While citizens can already search existing public State offender registries, that search must be conducted on a State by State basis; a cumbersome and time-consuming process. Limited for-profit sites also offer information from various States by data mining their public registries, often without the States’ knowledge. However, no government system currently exists to link these public registries.

Note: "Data mining, without States' knowledge," that is the first time I have been able to document that the Federal Government is fully aware that State Sex Offender registries are being BROKEN INTO WITHOUT STATES' KNOWLEDGE. What is most important to note is, that registrant information is being CAPTURED by parties that are not authorized to have such information, and, in violation of federal privacy right of registrants.
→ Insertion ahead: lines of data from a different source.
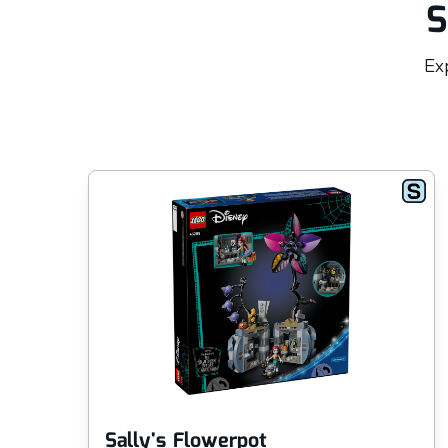
S
Exp
Sally's Flowerpot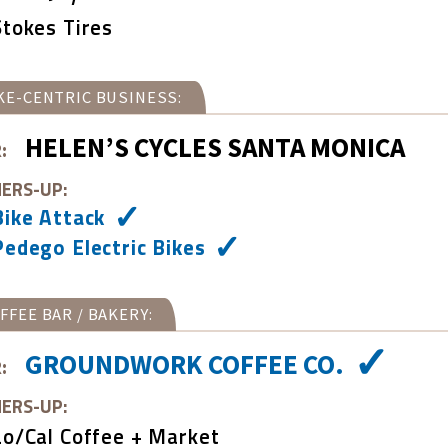
Stokes Tires
KE-CENTRIC BUSINESS:
HELEN’S CYCLES SANTA MONICA
:
ERS-UP:
Bike Attack
Pedego Electric Bikes
FFEE BAR / BAKERY:
GROUNDWORK COFFEE CO.
:
ERS-UP:
Lo/Cal Coffee + Market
This is no small matter, states and the federal government are required to follow federal privacy laws, and here we see they are ignoring that violations are taking place.

In contrast, the National Public Registry creates a single focal point for citizens to search public sex offender information nationwide, providing timely and accurate information to the public. It is a partnership effort between the Department of Justice and the States to offer secure, reliable, and free-of-charge public sex offender information to citizens nationwide.

The National Sex Offender Public Registry will not collect or retain control over any State data, and there will be no cost to the State or territory to link to the national search site. States and territories need not change or alter the design or functionality of their existing sex offender registries in order to participate.

It is important to note that by allowing States to maintain control over their own data they can remain consistent with their own State laws regarding release of offender information. In addition, because data is maintained under State control, it can be more closely monitored and validated between the States and the local law enforcement agencies providing the information.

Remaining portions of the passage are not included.